5 reasons to learn how to express your emotions correctly:
- Confidence. On the one hand, it is not always appropriate to demonstrate your emotionality. On the other hand, in a family it is a necessity. It is important for a partner to see that they trust him.
- Empathy. A person who hides his true feelings also appears cold towards other family members. You can still cope with this as a couple, but having children also requires certain emotional conditions: the ability to sympathize and understand other people’s emotions.
- Proximity. What connects us with the people we love most? That's right - feelings, desires, preferences, goals, fears. Only by voicing this can close relationships be built.
- Honesty. Others know nothing about character if it is not reflected through emotions. How then can we learn to appreciate and love each other?
How to express positive and negative emotions?
- Health. This last point is very important. Many physiological problems are associated with unexpressed feelings. Even if diseases do not develop, failures still often occur. Many people are no strangers to eating disorders. One of its reasons is the replacement of emotions with food. In addition, suppressing emotions causes many painful sensations throughout the body. Headache can also be one of the signs.
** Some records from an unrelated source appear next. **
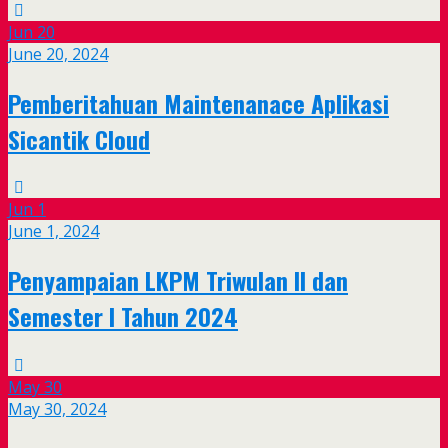
Jun
20
June 20, 2024
Pemberitahuan Maintenanace Aplikasi
Sicantik Cloud
Jun
1
June 1, 2024
Penyampaian LKPM Triwulan II dan
Semester I Tahun 2024
May
30
May 30, 2024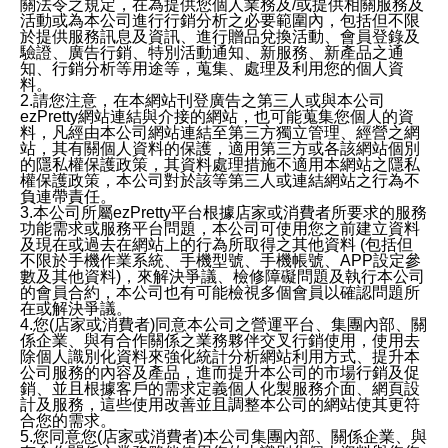
關法令之規定，在為提供您個人業務及/或提供相關服務及
活動或為本公司進行行銷分析之必要範圍內，包括但不限
於提供服務訊息及資訊、進行贈品兌換活動、會員登錄及
驗證、廣告行銷、特別活動通知、新服務、新產品之通
知、行銷分析等用途等，蒐集、處理及利用您的個人資
料。
2.請您注意，在本網站刊登廣告之第三人或與本公司
ezPretty網站連結與介接的網站，也可能蒐集您個人的資
料，凡經由本公司網站連結至第三方獨立管理、經營之網
站，其有關個人資料的保護，適用第三方或各該網站個別
的隱私權保護政策，其資料處理措施不適用本網站之隱私
權保護政策，本公司對於該等第三人或連結網站之行為不
負連帶責任。
3.本公司所屬ezPretty平台根據店家或消費者所要求的服務
功能需求或服務平台問題，本公司可使用您之前建立資料
及現在或過去在網站上的行為所取得之其他資料 (包括但
不限於手機作業系統、手機型號、手機帳號、APP設定參
數及其他資料)，來解決爭議、檢修障礙問題及執行本公司
的會員合約，本公司也有可能檢視多個會員以確認問題所
在或解決爭議。
4.您(店家或消費者)同意本公司之營運平台、集團內部、關
係企業、與有合作關係之業務夥伴交叉行銷使用，使用去
除個人識別化資料來強化統計分析網站利用方式、提升本
公司服務的內容及產品，進而提升本公司的市場行銷及促
銷、並且根據客戶的需求定義個人化製服務介面、網頁設
計及服務，這些使用改善並且調整本公司的網站使其更符
合您的需求。
5.您同意您(店家或消費者)本公司集團內部、關係企業、與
Features of communication with a representative of the anal vector
In some cases, an attempt to talk about intimate things can end in conflict. Men for whom the first experience, purity of relationships, and fidelity are important (these are the owners of the anal vector), as a rule, react very painfully to frankness about their beloved’s previous relationships. Although they are often the ones who are interested in this. This happens because they want to be the best, but are not always confident in themselves.
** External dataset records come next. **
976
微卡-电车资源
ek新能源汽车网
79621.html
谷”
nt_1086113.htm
A woman who decides in this case to go for this kind of frankness risks falling into the trap of her own gullibility. As Yuri Burlan’s Systemic Vector Psychology says, the psyche of a person with an anal vector is turned to the past, which is preferable to him than the present. He is ready to admit in advance that everything that happened before is better. Having learned about the “ex”, the anal man, having a very good memory, will never be able to forgive her for her past lovers, because, in his opinion, they are a priori better than him. He will reproach her with this at any opportunity.
Such a conversation has its own characteristics that are best taken into account in order to make communication as pleasant and fruitful as possible for both partners. System-vector psychology gives us very precise recommendations on this matter.
Open the world of your own emotions
The ability to recognize your feelings is not only possible, it must be trained. To do this you can:
- Observe what bodily sensations occur in a certain situation. For example, a common feeling is a lump in the throat. You need to track this and try not to suppress it - go for this discomfort and allow it to manifest itself. Let the tears fall - if necessary.
- Observe what bodily sensations occur in a certain situation. For example, a common feeling is a lump in the throat. You need to track this and try not to suppress it - go for this discomfort and allow it to manifest itself. Let the tears fall - if necessary.
- Observe what bodily sensations occur in a certain situation. For example, a common feeling is a lump in the throat. You need to track this and try not to suppress it - go for this discomfort and allow it to manifest itself. Let the tears fall - if necessary.
- Observe what bodily sensations occur in a certain situation. For example, a common feeling is a lump in the throat. You need to track this and try not to suppress it - go for this discomfort and allow it to manifest itself. Let the tears fall - if necessary.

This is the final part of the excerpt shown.